Mazda, the car company based in Hiroshima, Japan, recently ran into a problem. Its range of "crossovers" and SUVs went from the CX-3 to the CX-5 to the CX-9, and it wanted to insert another model in between the CX-3 and CX-5. What would the logical name be? To go in between "3" and "5"? Any guesses?
The company decided on "CX-30."
I know, right?
The problem was that Mazda already had a CX-4 in China, and the new car for the rest of the world was not that vehicle; it was a different vehicle. So the decision was made (passive voice again!) to call the car the CX-30. I think if I had to name a vehicle between the 3 and the 5 and I couldn't use 4, I would just pick a verbal name, meaning a word, such as "Stinger" or "Tacoma." If it has to be an odd-man-out in terms of the established naming protocol, my reasoning would be, then just go all the way.
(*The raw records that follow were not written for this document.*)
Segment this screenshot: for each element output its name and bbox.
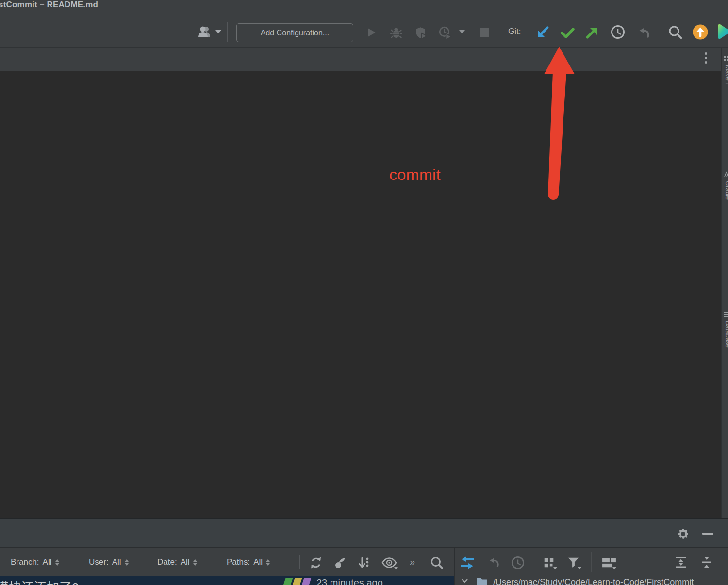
user-profile-icon[interactable]	[196, 24, 214, 40]
ide-update-badge-icon[interactable]	[693, 24, 708, 40]
commit-time: 23 minutes ago	[316, 577, 383, 585]
branch-tag-stripe-purple	[300, 578, 311, 585]
go-to-hash-cherry-icon[interactable]	[333, 555, 347, 570]
paths-filter-value: All	[253, 557, 263, 567]
filter-caret-icon[interactable]	[578, 567, 581, 569]
tool-window-icon	[724, 312, 728, 317]
branch-filter[interactable]: Branch: All	[11, 548, 59, 576]
user-filter-label: User:	[89, 557, 109, 567]
hide-panel-button[interactable]	[702, 533, 713, 535]
sort-arrows-icon	[193, 559, 197, 566]
run-with-coverage-button[interactable]	[414, 25, 428, 40]
stripe-item[interactable]: Database	[724, 312, 728, 348]
version-control-panel-header	[0, 518, 728, 547]
sort-arrows-icon	[125, 559, 129, 566]
user-filter[interactable]: User: All	[89, 548, 129, 576]
branch-filter-value: All	[43, 557, 52, 567]
history-clock-icon[interactable]	[610, 24, 626, 40]
date-filter-value: All	[181, 557, 190, 567]
gem-toolbox-icon[interactable]	[715, 23, 728, 40]
date-filter-label: Date:	[157, 557, 177, 567]
branch-filter-label: Branch:	[11, 557, 39, 567]
git-push-button[interactable]	[584, 25, 600, 40]
paths-filter[interactable]: Paths: All	[227, 548, 270, 576]
repository-path: /Users/mac/Study/Code/Learn-to-Code/Firs…	[493, 577, 694, 585]
log-search-icon[interactable]	[429, 555, 445, 570]
sort-icon[interactable]	[357, 555, 372, 570]
eye-dropdown-caret-icon[interactable]	[394, 567, 398, 569]
window-title: stCommit – README.md	[0, 0, 98, 10]
annotation-red-arrow	[524, 43, 582, 203]
toolbar-separator	[299, 555, 300, 569]
refresh-icon[interactable]	[309, 555, 323, 570]
log-undo-icon[interactable]	[487, 555, 501, 570]
stripe-label: Maven	[724, 65, 728, 84]
stripe-item[interactable]: Maven	[724, 56, 728, 84]
git-update-project-button[interactable]	[535, 25, 550, 40]
git-log-selected-row[interactable]: 模块还添加了3 23 minutes ago	[0, 576, 454, 585]
rollback-icon[interactable]	[636, 25, 652, 41]
git-commit-button[interactable]	[559, 24, 576, 41]
layout-caret-icon[interactable]	[612, 567, 616, 569]
toolbar-separator	[529, 552, 529, 572]
debug-button[interactable]	[389, 25, 403, 40]
more-chevrons-icon[interactable]: »	[410, 556, 414, 568]
right-tool-window-stripe: Maven Gradle Database	[721, 48, 728, 518]
sort-arrows-icon	[55, 559, 59, 566]
folder-icon	[477, 577, 487, 585]
paths-filter-label: Paths:	[227, 557, 250, 567]
ide-window: stCommit – README.md Add Configuration..…	[0, 0, 728, 585]
tool-window-icon	[724, 56, 728, 61]
user-filter-value: All	[112, 557, 121, 567]
toolbar-separator	[591, 552, 592, 572]
stripe-label: Database	[724, 321, 728, 348]
commit-details-pane: /Users/mac/Study/Code/Learn-to-Code/Firs…	[455, 576, 728, 585]
navigate-arrows-icon[interactable]	[459, 555, 476, 570]
collapse-all-icon[interactable]	[699, 555, 714, 569]
commit-message: 模块还添加了3	[0, 577, 79, 585]
tool-window-icon	[724, 171, 728, 177]
toolbar-separator	[499, 22, 499, 42]
log-history-clock-icon	[510, 555, 526, 570]
date-filter[interactable]: Date: All	[157, 548, 197, 576]
add-configuration-button[interactable]: Add Configuration...	[236, 23, 353, 42]
run-config-dropdown-caret-icon[interactable]	[459, 30, 465, 33]
git-log-toolbar: Branch: All User: All Date: All Paths: A…	[0, 548, 728, 576]
stripe-label: Gradle	[724, 181, 728, 200]
branch-tag-stripe-yellow	[291, 578, 302, 585]
chevron-down-icon[interactable]	[461, 578, 468, 584]
run-button[interactable]	[364, 25, 379, 40]
annotation-commit-text: commit	[389, 166, 441, 184]
sort-arrows-icon	[266, 559, 270, 566]
stripe-item[interactable]: Gradle	[724, 171, 728, 200]
editor-area[interactable]	[0, 71, 721, 518]
branch-tag-stripe-green	[282, 578, 293, 585]
search-everywhere-icon[interactable]	[667, 24, 683, 40]
expand-all-icon[interactable]	[674, 555, 688, 569]
stop-button[interactable]	[477, 25, 491, 40]
profiler-button[interactable]	[438, 25, 452, 40]
git-label: Git:	[508, 27, 521, 36]
group-by-caret-icon[interactable]	[553, 567, 557, 569]
editor-tab-strip	[0, 47, 728, 70]
tab-options-kebab-icon[interactable]	[705, 52, 707, 64]
panel-settings-gear-icon[interactable]	[676, 526, 690, 541]
user-dropdown-caret-icon[interactable]	[215, 30, 221, 33]
toolbar-separator	[227, 22, 228, 42]
toolbar-separator	[660, 22, 660, 42]
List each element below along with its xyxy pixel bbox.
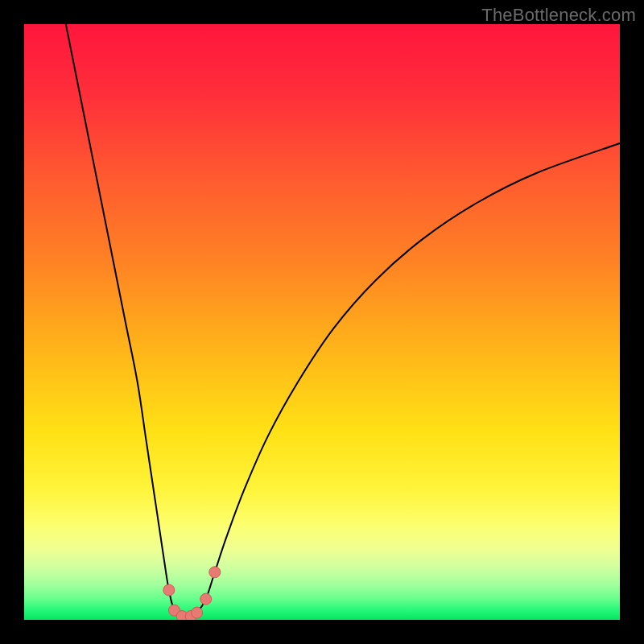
marker-group	[163, 567, 221, 620]
data-marker	[192, 607, 203, 618]
data-marker	[163, 584, 175, 596]
data-marker	[200, 593, 212, 605]
plot-area	[24, 24, 620, 620]
curve-left-branch	[66, 24, 191, 617]
chart-root: { "watermark": "TheBottleneck.com", "col…	[0, 0, 644, 644]
curve-layer	[24, 24, 620, 620]
watermark-text: TheBottleneck.com	[481, 5, 636, 26]
curve-right-branch	[191, 143, 620, 617]
data-marker	[209, 567, 221, 578]
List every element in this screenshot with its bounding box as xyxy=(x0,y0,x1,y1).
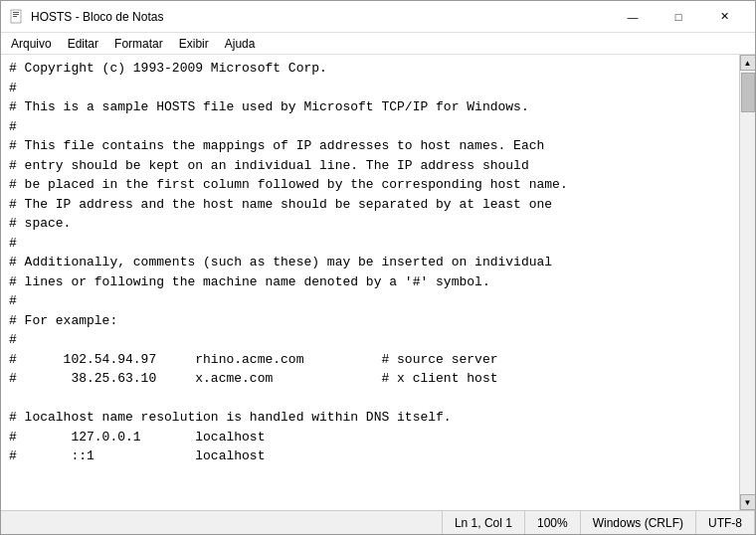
app-icon xyxy=(9,9,25,25)
svg-rect-3 xyxy=(13,16,17,17)
svg-rect-1 xyxy=(13,12,19,13)
menu-exibir[interactable]: Exibir xyxy=(171,35,217,53)
encoding: UTF-8 xyxy=(696,511,755,534)
window-title: HOSTS - Bloco de Notas xyxy=(31,10,610,24)
line-ending: Windows (CRLF) xyxy=(581,511,696,534)
svg-rect-2 xyxy=(13,14,19,15)
scroll-track[interactable] xyxy=(740,71,755,494)
title-bar: HOSTS - Bloco de Notas — □ ✕ xyxy=(1,1,755,33)
scroll-down-button[interactable]: ▼ xyxy=(740,494,756,510)
menu-bar: Arquivo Editar Formatar Exibir Ajuda xyxy=(1,33,755,55)
status-spacer xyxy=(1,511,443,534)
status-bar: Ln 1, Col 1 100% Windows (CRLF) UTF-8 xyxy=(1,510,755,534)
cursor-position: Ln 1, Col 1 xyxy=(443,511,525,534)
maximize-button[interactable]: □ xyxy=(656,1,701,33)
menu-ajuda[interactable]: Ajuda xyxy=(217,35,264,53)
scroll-up-button[interactable]: ▲ xyxy=(740,55,756,71)
menu-editar[interactable]: Editar xyxy=(60,35,106,53)
vertical-scrollbar[interactable]: ▲ ▼ xyxy=(739,55,755,510)
text-editor[interactable]: # Copyright (c) 1993-2009 Microsoft Corp… xyxy=(1,55,739,510)
menu-arquivo[interactable]: Arquivo xyxy=(3,35,60,53)
window-controls: — □ ✕ xyxy=(610,1,747,33)
menu-formatar[interactable]: Formatar xyxy=(106,35,171,53)
zoom-level: 100% xyxy=(525,511,581,534)
close-button[interactable]: ✕ xyxy=(701,1,747,33)
editor-area: # Copyright (c) 1993-2009 Microsoft Corp… xyxy=(1,55,755,510)
minimize-button[interactable]: — xyxy=(610,1,656,33)
main-window: HOSTS - Bloco de Notas — □ ✕ Arquivo Edi… xyxy=(0,0,756,535)
scroll-thumb[interactable] xyxy=(741,73,755,112)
Of course, sometimes word-names aren't to everyone's taste. I've read over the years about product names that have unfortunate meanings in foreign languages. Sometimes that's done on purpose: consider that currently there's there's a line of inexpensive audio products branded "Schiit."
My uncle raised racehorses for many years, and he mentioned once how hard it was to name racehorses. You can't give a racehorse a name that's already been used, which is why you get names like Ghostzapper and Nosupeforyou (at least the latter wasn't named "Supenazi." Or maybe that name was already taken). I figured it would be easy, so I asked him if I could help, and he agreed. I came up with a list of ten potential names, including several I liked a lot.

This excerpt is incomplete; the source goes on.